__PROVIDED INFORMATION__

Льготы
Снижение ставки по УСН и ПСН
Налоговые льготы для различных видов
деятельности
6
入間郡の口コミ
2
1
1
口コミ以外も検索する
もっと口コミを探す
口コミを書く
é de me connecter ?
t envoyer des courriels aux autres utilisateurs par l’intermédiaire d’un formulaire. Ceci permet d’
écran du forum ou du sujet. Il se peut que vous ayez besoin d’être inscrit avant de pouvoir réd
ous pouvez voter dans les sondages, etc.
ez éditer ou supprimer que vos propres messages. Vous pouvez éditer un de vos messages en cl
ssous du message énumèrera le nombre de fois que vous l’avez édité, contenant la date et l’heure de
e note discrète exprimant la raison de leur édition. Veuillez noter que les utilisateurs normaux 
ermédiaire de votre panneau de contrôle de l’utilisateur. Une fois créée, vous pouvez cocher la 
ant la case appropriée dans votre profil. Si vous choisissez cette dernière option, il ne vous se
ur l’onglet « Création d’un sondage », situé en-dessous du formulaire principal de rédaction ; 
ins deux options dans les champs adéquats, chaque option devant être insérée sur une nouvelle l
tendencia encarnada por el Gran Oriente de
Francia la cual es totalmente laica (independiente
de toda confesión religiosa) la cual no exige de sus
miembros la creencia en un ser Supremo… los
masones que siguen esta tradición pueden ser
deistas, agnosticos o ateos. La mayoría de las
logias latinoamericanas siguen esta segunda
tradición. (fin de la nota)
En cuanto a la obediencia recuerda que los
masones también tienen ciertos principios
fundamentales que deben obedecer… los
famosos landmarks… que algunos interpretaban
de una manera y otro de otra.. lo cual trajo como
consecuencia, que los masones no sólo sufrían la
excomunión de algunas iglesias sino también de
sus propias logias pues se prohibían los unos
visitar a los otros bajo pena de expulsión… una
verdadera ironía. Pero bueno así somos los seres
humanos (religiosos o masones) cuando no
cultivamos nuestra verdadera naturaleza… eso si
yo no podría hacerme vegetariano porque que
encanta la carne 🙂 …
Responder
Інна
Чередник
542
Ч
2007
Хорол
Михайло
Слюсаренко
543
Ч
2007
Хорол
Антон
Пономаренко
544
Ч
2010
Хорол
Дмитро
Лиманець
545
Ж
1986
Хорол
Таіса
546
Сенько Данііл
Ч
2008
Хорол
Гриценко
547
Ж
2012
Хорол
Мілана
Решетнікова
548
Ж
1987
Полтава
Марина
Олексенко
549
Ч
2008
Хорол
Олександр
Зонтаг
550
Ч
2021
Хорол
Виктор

__PROBLEM DETAILS__
Every record shown above should appear again in your answer, unchanged.

__ANSWER FOR THE TASK__
Льготы
Снижение ставки по УСН и ПСН
Налоговые льготы для различных видов
деятельности
6
入間郡の口コミ
2
1
1
口コミ以外も検索する
もっと口コミを探す
口コミを書く
é de me connecter ?
t envoyer des courriels aux autres utilisateurs par l’intermédiaire d’un formulaire. Ceci permet d’
écran du forum ou du sujet. Il se peut que vous ayez besoin d’être inscrit avant de pouvoir réd
ous pouvez voter dans les sondages, etc.
ez éditer ou supprimer que vos propres messages. Vous pouvez éditer un de vos messages en cl
ssous du message énumèrera le nombre de fois que vous l’avez édité, contenant la date et l’heure de
e note discrète exprimant la raison de leur édition. Veuillez noter que les utilisateurs normaux 
ermédiaire de votre panneau de contrôle de l’utilisateur. Une fois créée, vous pouvez cocher la 
ant la case appropriée dans votre profil. Si vous choisissez cette dernière option, il ne vous se
ur l’onglet « Création d’un sondage », situé en-dessous du formulaire principal de rédaction ; 
ins deux options dans les champs adéquats, chaque option devant être insérée sur une nouvelle l
tendencia encarnada por el Gran Oriente de
Francia la cual es totalmente laica (independiente
de toda confesión religiosa) la cual no exige de sus
miembros la creencia en un ser Supremo… los
masones que siguen esta tradición pueden ser
deistas, agnosticos o ateos. La mayoría de las
logias latinoamericanas siguen esta segunda
tradición. (fin de la nota)
En cuanto a la obediencia recuerda que los
masones también tienen ciertos principios
fundamentales que deben obedecer… los
famosos landmarks… que algunos interpretaban
de una manera y otro de otra.. lo cual trajo como
consecuencia, que los masones no sólo sufrían la
excomunión de algunas iglesias sino también de
sus propias logias pues se prohibían los unos
visitar a los otros bajo pena de expulsión… una
verdadera ironía. Pero bueno así somos los seres
humanos (religiosos o masones) cuando no
cultivamos nuestra verdadera naturaleza… eso si
yo no podría hacerme vegetariano porque que
encanta la carne 🙂 …
Responder
Інна
Чередник
542
Ч
2007
Хорол
Михайло
Слюсаренко
543
Ч
2007
Хорол
Антон
Пономаренко
544
Ч
2010
Хорол
Дмитро
Лиманець
545
Ж
1986
Хорол
Таіса
546
Сенько Данііл
Ч
2008
Хорол
Гриценко
547
Ж
2012
Хорол
Мілана
Решетнікова
548
Ж
1987
Полтава
Марина
Олексенко
549
Ч
2008
Хорол
Олександр
Зонтаг
550
Ч
2021
Хорол
Виктор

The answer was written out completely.